» **Task item**: Nothing should appear in the answer except the lines below from the line containing "wpływ przestrzeni" through the line containing "Leo Bezerra conversa", copied exactly, with pictures left out.

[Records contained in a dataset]
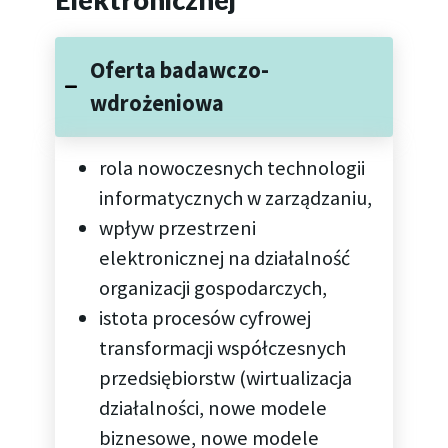
Oferta badawczo-
wdrożeniowa
rola nowoczesnych technologii
informatycznych w zarządzaniu,
wpływ przestrzeni
elektronicznej na działalność
organizacji gospodarczych,
istota procesów cyfrowej
transformacji współczesnych
przedsiębiorstw (wirtualizacja
działalności, nowe modele
biznesowe, nowe modele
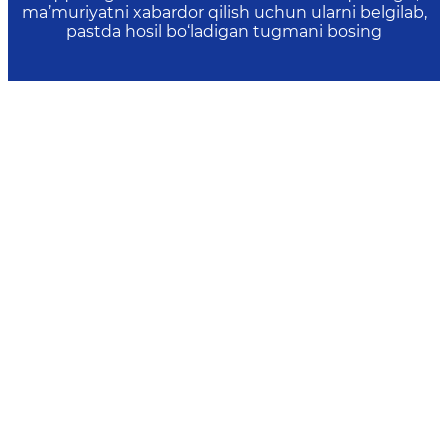
ma’muriyatni xabardor qilish uchun ularni belgilab,
pastda hosil bo‘ladigan tugmani bosing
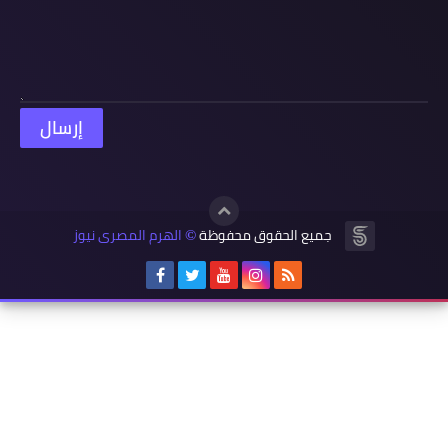
جميع الحقوق محفوظة
الهرم المصرى نيوز
©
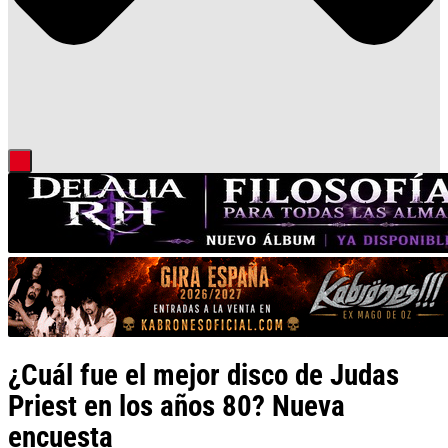
¿Cuál fue el mejor disco de Judas
Priest en los años 80? Nueva
encuesta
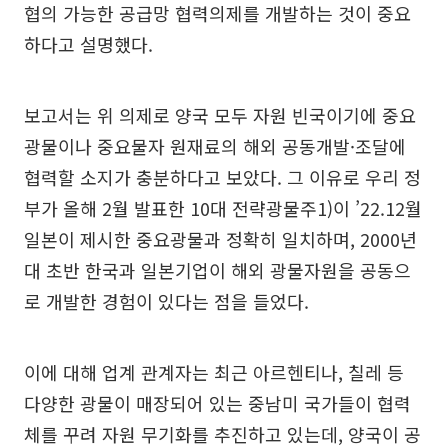
협의 가능한 공급망 협력의제를 개발하는 것이 중요
하다고 설명했다.
보고서는 위 의제로 양국 모두 자원 빈국이기에 중요
광물이나 중요물자 원재료의 해외 공동개발·조달에
협력할 소지가 충분하다고 보았다. 그 이유로 우리 정
부가 올해 2월 발표한 10대 전략광물주1)이 ’22.12월
일본이 제시한 중요광물과 정확히 일치하며, 2000년
대 초반 한국과 일본기업이 해외 광물자원을 공동으
로 개발한 경험이 있다는 점을 들었다.
이에 대해 업계 관계자는 최근 아르헨티나, 칠레 등
다양한 광물이 매장되어 있는 중남미 국가들이 협력
체를 꾸려 자원 무기화를 추진하고 있는데, 양국이 공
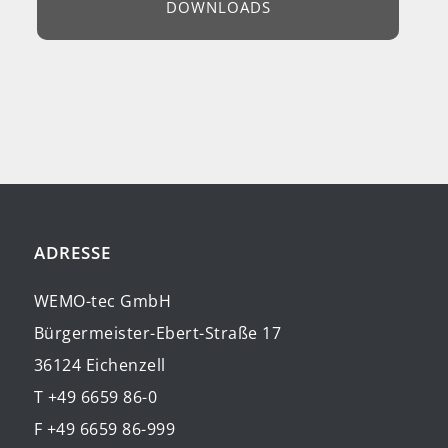
DOWNLOADS
ADRESSE
WEMO-tec GmbH
Bürgermeister-Ebert-Straße 17
36124 Eichenzell
T +49 6659 86-0
F +49 6659 86-999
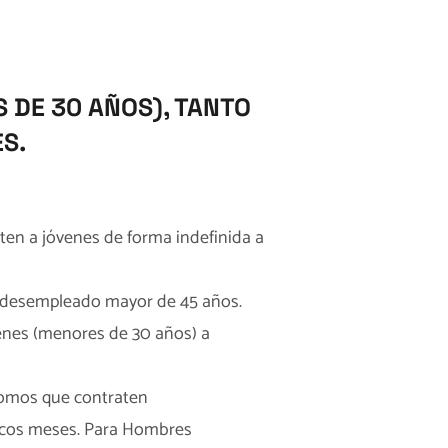
 DE 30 AÑOS), TANTO
S.
en a jóvenes de forma indefinida a
n desempleado mayor de 45 años.
enes (menores de 30 años) a
ónomos que contraten
pocos meses. Para Hombres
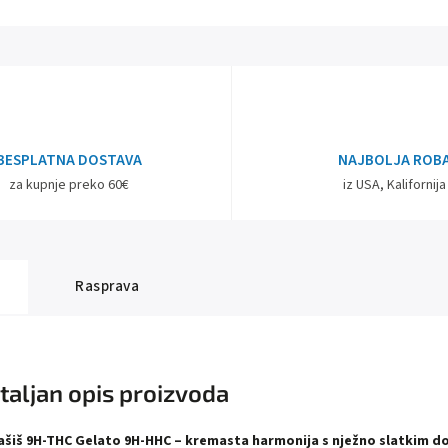
BESPLATNA DOSTAVA
NAJBOLJA ROB
za kupnje preko 60€
iz USA, Kalifornija
Rasprava
taljan opis proizvoda
ašiš 9H-THC Gelato 9H-HHC – kremasta harmonija s nježno slatkim 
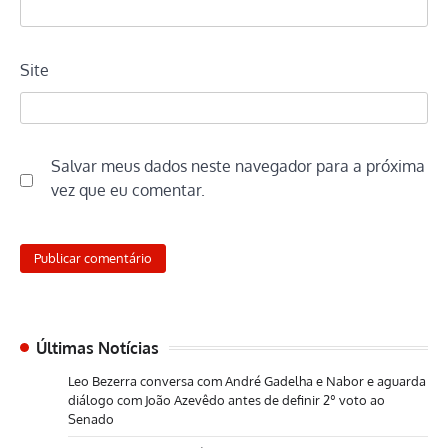
Site
Salvar meus dados neste navegador para a próxima
vez que eu comentar.
Últimas Notícias
Leo Bezerra conversa com André Gadelha e Nabor e aguarda
diálogo com João Azevêdo antes de definir 2º voto ao
Senado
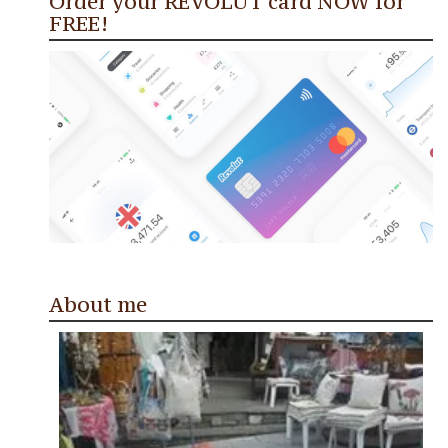
Order your REVOLUT card NOW for
FREE!
About me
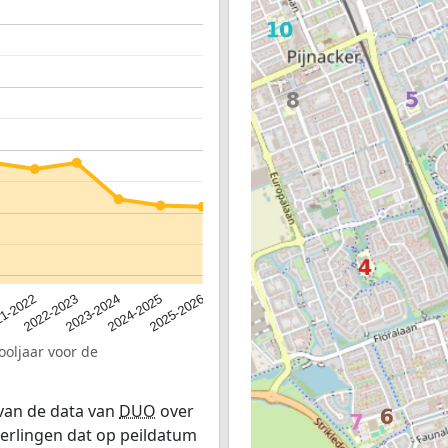
2023-2024
2022-2023
2025-2026
1-2022
2024-2025
ooljaar voor de
 van de data van
DUO
over
leerlingen dat op peildatum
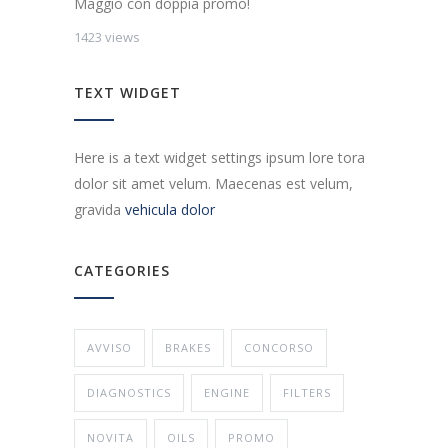
Maggio con doppia promo!
1423 views
TEXT WIDGET
Here is a text widget settings ipsum lore tora
dolor sit amet velum. Maecenas est velum,
gravida
vehicula dolor
CATEGORIES
AVVISO
BRAKES
CONCORSO
DIAGNOSTICS
ENGINE
FILTERS
NOVITA
OILS
PROMO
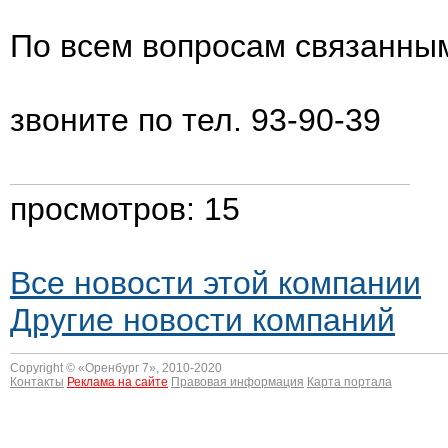
По всем вопросам связанным
звоните по тел. 93-90-39
просмотров: 15
Все новости этой компании
Другие новости компаний
Copyright © «
Оренбург 7
», 2010-2020
Контакты
Реклама на сайте
Правовая информация
Карта портала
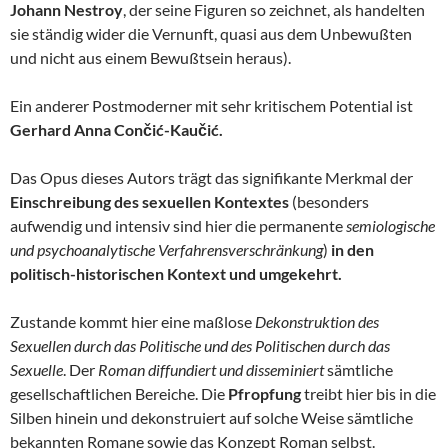
Johann Nestroy
, der seine Figuren so zeichnet, als handelten
sie ständig wider die Vernunft, quasi aus dem Unbewußten
und nicht aus einem Bewußtsein heraus).
Ein anderer Postmoderner mit sehr kritischem Potential ist
Gerhard Anna Cončić-Kaučić.
Das Opus dieses Autors trägt das signifikante Merkmal der
Einschreibung des sexuellen Kontextes
(besonders
aufwendig und intensiv sind hier die permanente
semiologische
und psychoanalytische Verfahrensverschränkung
)
in den
politisch-historischen Kontext und umgekehrt.
Zustande kommt hier eine maßlose
Dekonstruktion des
Sexuellen durch das Politische und des Politischen durch das
Sexuelle
. Der
Roman diffundiert und disseminiert
sämtliche
gesellschaftlichen Bereiche. Die
Pfropfung
treibt hier bis in die
Silben hinein und dekonstruiert auf solche Weise sämtliche
bekannten Romane sowie das Konzept Roman selbst.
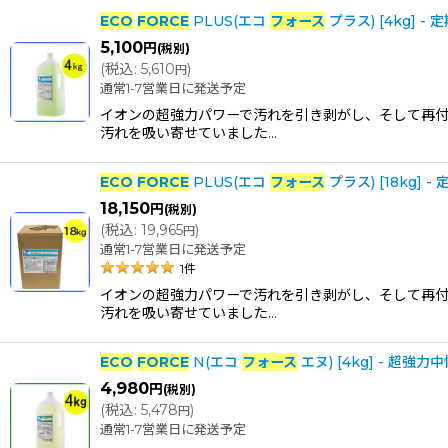
商品名・型番・キーワードで検索する
:
ECO
FORCE
PLUS(エコ
フォース
プラス) [4kg]
5,100
円
(税別)
表示数
:
(
税込
:
5,610
)
円
通常1-7営業日に発送予定
イオンの超強力パワーで汚れを引き剥がし、そして再付
並び順
:
汚れを吸い寄せていました…
ECO
FORCE
PLUS(エコ
フォース
プラス) [18kg
カテゴリ
:
18,150
円
(税別)
(
税込
:
19,965
)
円
通常1-7営業日に発送予定
メーカー・ブランド
:
1
件
イオンの超強力パワーで汚れを引き剥がし、そして再付
汚れを吸い寄せていました…
ECO
FORCE
N(エコ
フォース
エヌ) [4kg] - 超
4,980
円
(税別)
(
税込
:
5,478
)
円
通常1-7営業日に発送予定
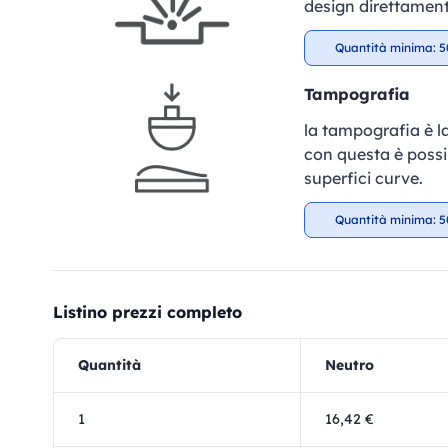
design direttament
Quantità minima: 5
Tampografia
la tampografia è la
con questa è possib
superfici curve.
Quantità minima: 5
Listino prezzi completo
Quantità
Neutro
1
16,42 €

» **Output for this task**:
wpływ przestrzeni
elektronicznej na działalność
organizacji gospodarczych,
istota procesów cyfrowej
transformacji współczesnych
przedsiębiorstw (wirtualizacja
działalności, nowe modele
biznesowe, nowe modele
ma’muriyatni xabardor qilish uchun ularni belgilab,
pastda hosil bo‘ladigan tugmani bosing
جميع الحقوق محفوظة
الهرم المصرى نيوز
©
¿Cuál fue el mejor disco de Judas
Priest en los años 80? Nueva
encuesta
협의 가능한 공급망 협력의제를 개발하는 것이 중요
하다고 설명했다.
보고서는 위 의제로 양국 모두 자원 빈국이기에 중요
광물이나 중요물자 원재료의 해외 공동개발·조달에
협력할 소지가 충분하다고 보았다. 그 이유로 우리 정
부가 올해 2월 발표한 10대 전략광물주1)이 ’22.12월
일본이 제시한 중요광물과 정확히 일치하며, 2000년
대 초반 한국과 일본기업이 해외 광물자원을 공동으
로 개발한 경험이 있다는 점을 들었다.
이에 대해 업계 관계자는 최근 아르헨티나, 칠레 등
다양한 광물이 매장되어 있는 중남미 국가들이 협력
체를 꾸려 자원 무기화를 추진하고 있는데, 양국이 공
DOWNLOADS
ADRESSE
WEMO-tec GmbH
Bürgermeister-Ebert-Straße 17
36124 Eichenzell
T +49 6659 86-0
F +49 6659 86-999
 DE 30 AÑOS), TANTO
S.
en a jóvenes de forma indefinida a
n desempleado mayor de 45 años.
enes (menores de 30 años) a
ónomos que contraten
pocos meses. Para Hombres
BESPLATNA DOSTAVA
NAJBOLJA ROB
za kupnje preko 60€
iz USA, Kalifornija
Rasprava
taljan opis proizvoda
ašiš 9H-THC Gelato 9H-HHC – kremasta harmonija s nježno slatkim 
Site
Salvar meus dados neste navegador para a próxima
vez que eu comentar.
Últimas Notícias
Leo Bezerra conversa com André Gadelha e Nabor e aguarda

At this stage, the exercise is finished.